Le uniche testimonianze giungono dai capitoli 6 e 7 degli Atti degli
Apostoli, dove si narra degli ultimi suoi giorni. Di Stefano si ignora
la provenienza, ma si ipotizza fosse un ebreo ellenistico (di lingua
greca) originario di Gerusalemme. Certamente fu tra i primi giudei
convertiti che iniziarono a seguire gli Apostoli. Grazie alla sua
cultura, saggezza e fede genuina fu nominato primo dei diaconi di
Gerusalemme. Con questo incarico, Stefano si mostrava pieno di grazie e
di fortezza, compiva grandi prodigi tra il popolo e si dedicava alla
predicazione, con la quale convertì numerosi ebrei. Tuttavia, Stefano fu
accusato di blasfemia, trascinato davanti al sinedrio e, con
l’intervento di falsi testimoni, condannato. Il suo discorso fece
scoppiare l’odio e il rancore dei presenti, che si scagliarono su di lui
e a strattoni lo trascinarono fuori dalle mura della città e presero a
lapidarlo. Posarono i loro mantelli ai piedi di un giovane di nome Saulo
di Tarso (il futuro san Paolo), che assisteva all’esecuzione. Il
sinedrio non poteva emettere condanne a morte, ma non fu in grado
nemmeno di emettere una sentenza, in quanto Stefano fu trascinato fuori
dal furore del popolo, quindi si trattò di un linciaggio incontrollato.
Sempre secondo gli Atti, persone pie ne seppellirono il corpo per non
lasciarlo in preda alle bestie selvagge.

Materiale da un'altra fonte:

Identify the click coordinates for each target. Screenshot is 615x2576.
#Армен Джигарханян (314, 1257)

Nel frattempo, nella città di
Gerusalemme Saulo scatenò una violenta persecuzione contro i cristiani.
La data di morte può essere fissata con una certa sicurezza: il fatto
che non sia stato ucciso mediante crocifissione (ovvero con il metodo
usato dagli occupanti romani), bensì tramite lapidazione, significa che
la morte di Stefano è avvenuta durante il periodo di vuoto
amministrativo seguito alla deposizione di Ponzio Pilato. In quel
periodo a comandare in Palestina era il sinedrio, che agiva in base alle
usanze locali. Fin qui la storia…
Le reliquie
«Soltanto a Roma se ne veneravano tre braccia in tre diverse chiese»

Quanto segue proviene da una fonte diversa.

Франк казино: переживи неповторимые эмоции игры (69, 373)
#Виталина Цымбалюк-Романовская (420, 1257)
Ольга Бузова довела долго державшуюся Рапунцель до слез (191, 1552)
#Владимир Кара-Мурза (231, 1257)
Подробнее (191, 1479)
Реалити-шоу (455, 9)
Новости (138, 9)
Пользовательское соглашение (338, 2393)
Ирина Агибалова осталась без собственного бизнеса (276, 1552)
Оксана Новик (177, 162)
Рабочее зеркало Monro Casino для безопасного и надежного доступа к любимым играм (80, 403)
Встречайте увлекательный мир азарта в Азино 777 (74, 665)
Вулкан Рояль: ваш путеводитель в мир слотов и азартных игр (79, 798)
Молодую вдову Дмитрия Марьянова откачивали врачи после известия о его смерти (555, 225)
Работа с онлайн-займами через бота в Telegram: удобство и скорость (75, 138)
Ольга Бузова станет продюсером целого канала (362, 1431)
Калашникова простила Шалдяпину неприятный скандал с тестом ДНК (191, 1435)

Alfredo Cattabiani, Santi d'Italia
La storia
delle reliquie di Stefano, come spesso accade in questi casi, sfocia
nella leggenda. Il 3 dicembre 415, il sacerdote Luciano di Kefar-Gamla
ebbe in sogno la visione di un vecchio in abiti liturgici, con una lunga
barba bianca e con in mano una bacchetta d’oro. Questi gli disse di
essere Gamaliele, rabbino che istruì san Paolo, e che aveva sepolto nel
suo giardino le spoglie di santo Stefano, san Nicodemo e san Abiba.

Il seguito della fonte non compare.